## What the task requires:
All of the records below should be output exactly.
= Beginning of Section =
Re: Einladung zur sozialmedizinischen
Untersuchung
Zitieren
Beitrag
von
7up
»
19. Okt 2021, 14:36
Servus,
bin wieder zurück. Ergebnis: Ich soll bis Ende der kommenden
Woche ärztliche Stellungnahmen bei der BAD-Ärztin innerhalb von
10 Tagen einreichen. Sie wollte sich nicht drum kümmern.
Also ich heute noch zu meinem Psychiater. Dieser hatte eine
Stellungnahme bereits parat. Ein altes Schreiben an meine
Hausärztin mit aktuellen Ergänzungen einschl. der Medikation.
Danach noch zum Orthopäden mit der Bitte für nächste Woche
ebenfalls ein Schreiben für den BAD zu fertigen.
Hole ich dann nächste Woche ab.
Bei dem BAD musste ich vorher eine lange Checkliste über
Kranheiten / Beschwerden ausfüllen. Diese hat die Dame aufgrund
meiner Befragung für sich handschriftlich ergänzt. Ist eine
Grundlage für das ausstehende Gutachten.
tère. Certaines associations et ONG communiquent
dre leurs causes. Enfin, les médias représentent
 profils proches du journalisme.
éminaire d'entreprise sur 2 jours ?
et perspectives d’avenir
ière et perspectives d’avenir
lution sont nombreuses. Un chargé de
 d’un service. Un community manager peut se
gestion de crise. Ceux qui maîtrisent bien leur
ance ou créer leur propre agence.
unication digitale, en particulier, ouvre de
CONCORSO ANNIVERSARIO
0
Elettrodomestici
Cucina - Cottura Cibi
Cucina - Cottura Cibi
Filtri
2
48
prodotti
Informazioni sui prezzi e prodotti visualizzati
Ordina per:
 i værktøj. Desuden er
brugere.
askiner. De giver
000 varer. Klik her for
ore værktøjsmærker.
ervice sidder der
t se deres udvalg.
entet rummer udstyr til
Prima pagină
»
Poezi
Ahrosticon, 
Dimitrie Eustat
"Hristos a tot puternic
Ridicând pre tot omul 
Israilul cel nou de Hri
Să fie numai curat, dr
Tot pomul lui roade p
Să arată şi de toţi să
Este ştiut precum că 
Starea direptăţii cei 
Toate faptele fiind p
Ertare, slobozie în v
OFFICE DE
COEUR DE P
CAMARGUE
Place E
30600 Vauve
= End of Section =
## Solution for this exercise:
Re: Einladung zur sozialmedizinischen
Untersuchung
Zitieren
Beitrag
von
7up
»
19. Okt 2021, 14:36
Servus,
bin wieder zurück. Ergebnis: Ich soll bis Ende der kommenden
Woche ärztliche Stellungnahmen bei der BAD-Ärztin innerhalb von
10 Tagen einreichen. Sie wollte sich nicht drum kümmern.
Also ich heute noch zu meinem Psychiater. Dieser hatte eine
Stellungnahme bereits parat. Ein altes Schreiben an meine
Hausärztin mit aktuellen Ergänzungen einschl. der Medikation.
Danach noch zum Orthopäden mit der Bitte für nächste Woche
ebenfalls ein Schreiben für den BAD zu fertigen.
Hole ich dann nächste Woche ab.
Bei dem BAD musste ich vorher eine lange Checkliste über
Kranheiten / Beschwerden ausfüllen. Diese hat die Dame aufgrund
meiner Befragung für sich handschriftlich ergänzt. Ist eine
Grundlage für das ausstehende Gutachten.
tère. Certaines associations et ONG communiquent
dre leurs causes. Enfin, les médias représentent
 profils proches du journalisme.
éminaire d'entreprise sur 2 jours ?
et perspectives d’avenir
ière et perspectives d’avenir
lution sont nombreuses. Un chargé de
 d’un service. Un community manager peut se
gestion de crise. Ceux qui maîtrisent bien leur
ance ou créer leur propre agence.
unication digitale, en particulier, ouvre de
CONCORSO ANNIVERSARIO
0
Elettrodomestici
Cucina - Cottura Cibi
Cucina - Cottura Cibi
Filtri
2
48
prodotti
Informazioni sui prezzi e prodotti visualizzati
Ordina per:
 i værktøj. Desuden er
brugere.
askiner. De giver
000 varer. Klik her for
ore værktøjsmærker.
ervice sidder der
t se deres udvalg.
entet rummer udstyr til
Prima pagină
»
Poezi
Ahrosticon, 
Dimitrie Eustat
"Hristos a tot puternic
Ridicând pre tot omul 
Israilul cel nou de Hri
Să fie numai curat, dr
Tot pomul lui roade p
Să arată şi de toţi să
Este ştiut precum că 
Starea direptăţii cei 
Toate faptele fiind p
Ertare, slobozie în v
OFFICE DE
COEUR DE P
CAMARGUE
Place E
30600 Vauve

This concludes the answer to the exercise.